This tutorial will help you set up and interpret an ARIMA - Autoregressive Integrated Moving Average - model in Excel using the XLSTAT software.
Dataset to fit an ARIMA model to a time series
An Excel sheet with both the data and the results can be downloaded by clicking on the button below:
Download the data
The data have been obtained in [Box, G.E.P. and Jenkins, G.M. (1976). Time Series Analysis: Forecasting and Control. Holden-Day, San Francisco], and correspond to monthly international airline passengers (in thousands) from January 1949 to December 1960.
We notice on the chart, that there is a global upward trend, that every year a similar cycle starts, and that the variability within a year seems to increase over time. Before we fit the ARIMA model, we need to stabilize the variability. To do that, we transform the series using a log transformation. We can see on the chart below that the variability is reduced.
We can now fit an ARIMA(0,1, 1)(0,1,1)12 model which seems to be appropriate to remove the trend effect and the yearly seasonality of the data.

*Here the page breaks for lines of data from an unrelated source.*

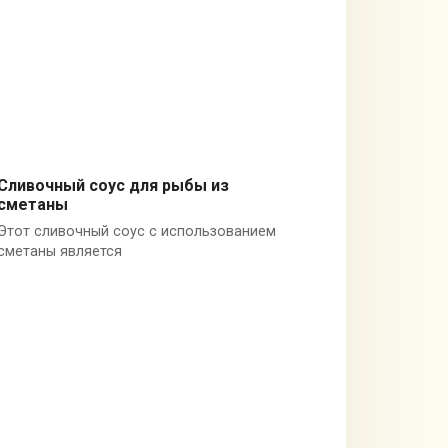
Сливочный соус для рыбы из
сметаны
Россия
Этот сливочный соус с использованием
сметаны является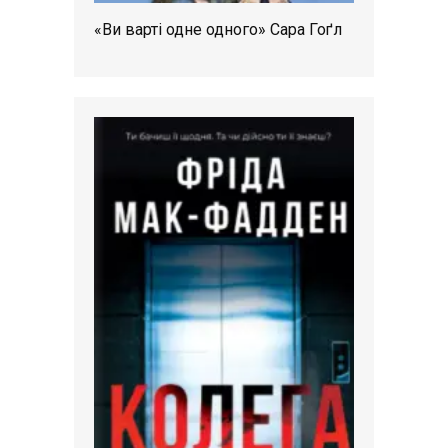
«Ви варті одне одного» Сара Гоґл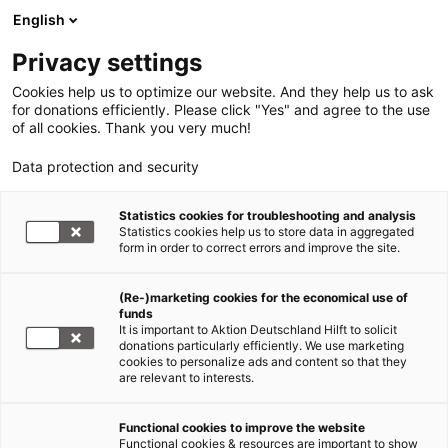
English
Privacy settings
Cookies help us to optimize our website. And they help us to ask
for donations efficiently. Please click "Yes" and agree to the use
of all cookies. Thank you very much!
Data protection and security
Zyklon Birma / Myanmar
Statistics cookies for troubleshooting and analysis
Statistics cookies help us to store data in aggregated
Roßbach: „Die Hilfe kommt an“
form in order to correct errors and improve the site.
15.05.2008
(Re-)marketing cookies for the economical use of
funds
It is important to Aktion Deutschland Hilft to solicit
Moritz Wohlrab, Medienkoordinator von Aktion
donations particularly efficiently. We use marketing
cookies to personalize ads and content so that they
Deutschland Hilft, der am Vortag aus Rangun
are relevant to interests.
zurückgekehrt ist, erklärte heute vor der
Bundespresskonferenz in Berlin: „Myanmar
Functional cookies to improve the website
befindet sich in einer Phase zwischen dem
Functional cookies & resources are important to show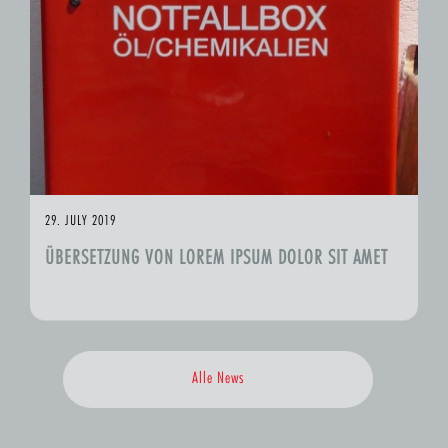
29. JULY 2019
ÜBERSETZUNG VON LOREM IPSUM DOLOR SIT AMET
Alle News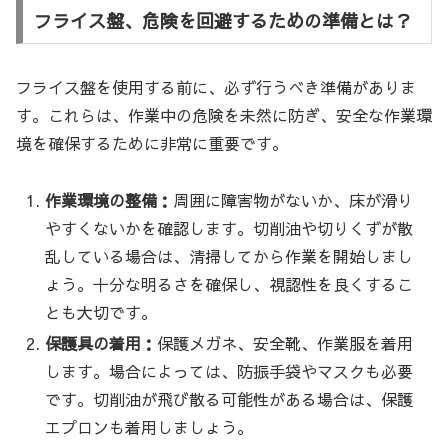
フライス盤、危険を回避するための準備とは？
フライス盤を使用する前に、必ず行うべき準備がありま
す。これらは、作業中の危険を未然に防ぎ、安全な作業環
境を確保するために非常に重要です。
作業環境の整備：
周囲に障害物がないか、床が滑り
やすくないかを確認します。切削油や切りくずが散
乱している場合は、清掃してから作業を開始しまし
ょう。十分な明るさを確保し、視認性を良くするこ
とも大切です。
保護具の着用：
保護メガネ、安全靴、作業服を着用
します。場合によっては、防振手袋やマスクも必要
です。切削油が飛び散る可能性がある場合は、保護
エプロンも着用しましょう。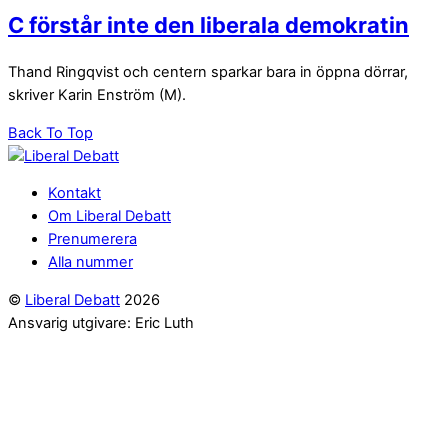
C förstår inte den liberala demokratin
Thand Ringqvist och centern sparkar bara in öppna dörrar,
skriver Karin Enström (M).
Back To Top
Kontakt
Om Liberal Debatt
Prenumerera
Alla nummer
©
Liberal Debatt
2026
Ansvarig utgivare: Eric Luth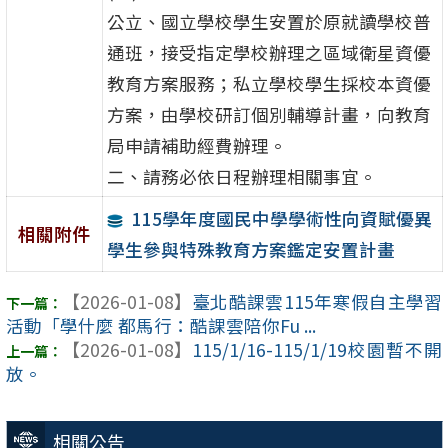
公立、國立學校學生安置於原就讀學校普
通班，接受指定學校辦理之區域衛星資優
教育方案服務；私立學校學生採校本資優
方案，由學校研訂個別輔導計畫，向教育
局申請補助經費辦理。
二、請務必依日程辦理相關事宜。
115學年度國民中學學術性向資賦優異
相關附件
學生參與特殊教育方案鑑定安置計畫
【2026-01-08】
臺北酷課雲115年寒假自主學習
活動「學什麼 都馬行：酷課雲陪你Fu ...
【2026-01-08】
115/1/16-115/1/19校園暫不開
放。
相關公告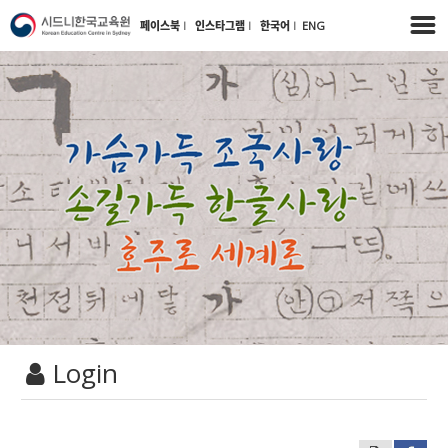
페이스북
l
인스타그램
l
한국어
l
ENG
Login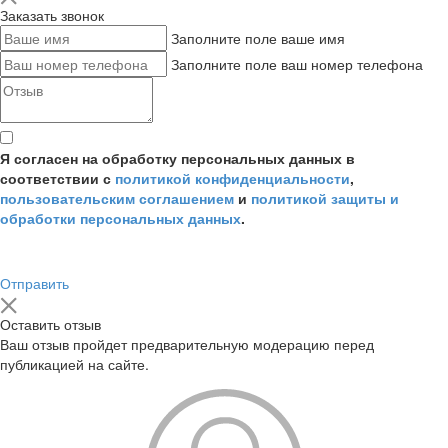
Заказать звонок
Заполните поле ваше имя
Заполните поле ваш номер телефона
Я согласен на обработку персональных данных в
соответствии с
политикой конфиденциальности
,
пользовательским соглашением
и
политикой защиты и
обработки персональных данных
.
Отправить
Оставить отзыв
Ваш отзыв пройдет предварительную модерацию перед
публикацией на сайте.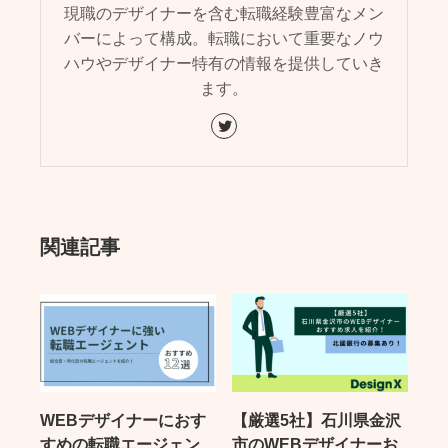
現職のデザイナーを含む転職経験豊富なメン
バーによって構成。転職において重要なノウ
ハウやデザイナー特有の情報を提供していき
ます。
関連記事
WEBデザイナーにおす
【厳選5社】石川県金沢
すめの転職エージェン
市のWEBデザイナーお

Setting up the fitting of an ARIMA model to a time series
After opening XLSTAT, select the XLSTAT / Time Series Analysis / ARIMA command.
Once you've clicked on the button, the ARIMA dialog box will appear. Select the data on the Excel sheet. In the Times series field you can now select the Log(Passengers) data.
The Center option is left activated as we want XLSTAT to automatically center the series before optimizing the ARIMA model.
After you selected the data, define the type of ARIMA model by entering the value of the (p,d,q)(P,D,Q)s orders. The period of the series is set to 12, because it seems the cycles are repeated every year (12 months).
The option Series labels is activated because the first row of the selected data contains the header of the variable.
In the validation tab, enter 12 so that the last 12 values are not used to fit the model, but only to validate the model.
The computations begin once you have clicked on OK. The results will then be displayed.
Interpreting the results of an ARIMA model fitting to a time series
After the summary statistics of the series, a table displays the various criteria that allow to evaluate the quality of the fit, and to compare the fit of this model with other models (if available).
The next table displays the parameters of the model. We notice that both the MA(1) and SMA(1) parameters are significantly different from 0 as the 95% confidence interval does not include 0. The confidence intervals are computed using the Hessian after optimization which is what other software usually display, and using an asymptotical method. The constant of the model is fixed as it comes from the removal of the mean.
The ARIMA model writes:
Y(t) = 0.000+Z(t-1)-0.348.Z(t-1)-0.562.Z(t-12)+0.195*Z(t-13) where Z(t) is a white noise N(0, 0.001) Y(t)=(1-B)(1-B12)X(t), and X(t) is the input series.
The forecasting equation for the X(t) series is given by: X(t+1) = Y(t+1)+X(t)+X(t-11)-X(t-12)
A table gives the values of the original series, and the smoothed series (the predictions). Because of the constraints of the model, predictions are not available for the 13 first observations (the predictions are replaced by the values of the input series). Notice that a time variable "T" has been created to facilitate the graphical representation. For the last 12 observations predictions have been computed in validation mode and a confidence range is available. We notice that almost all residuals (in red) are negative. This means that in forecasting mode the model overestimates the traffic.
On the chart below, we can visually see that the predictions (Validation) are very close to the data.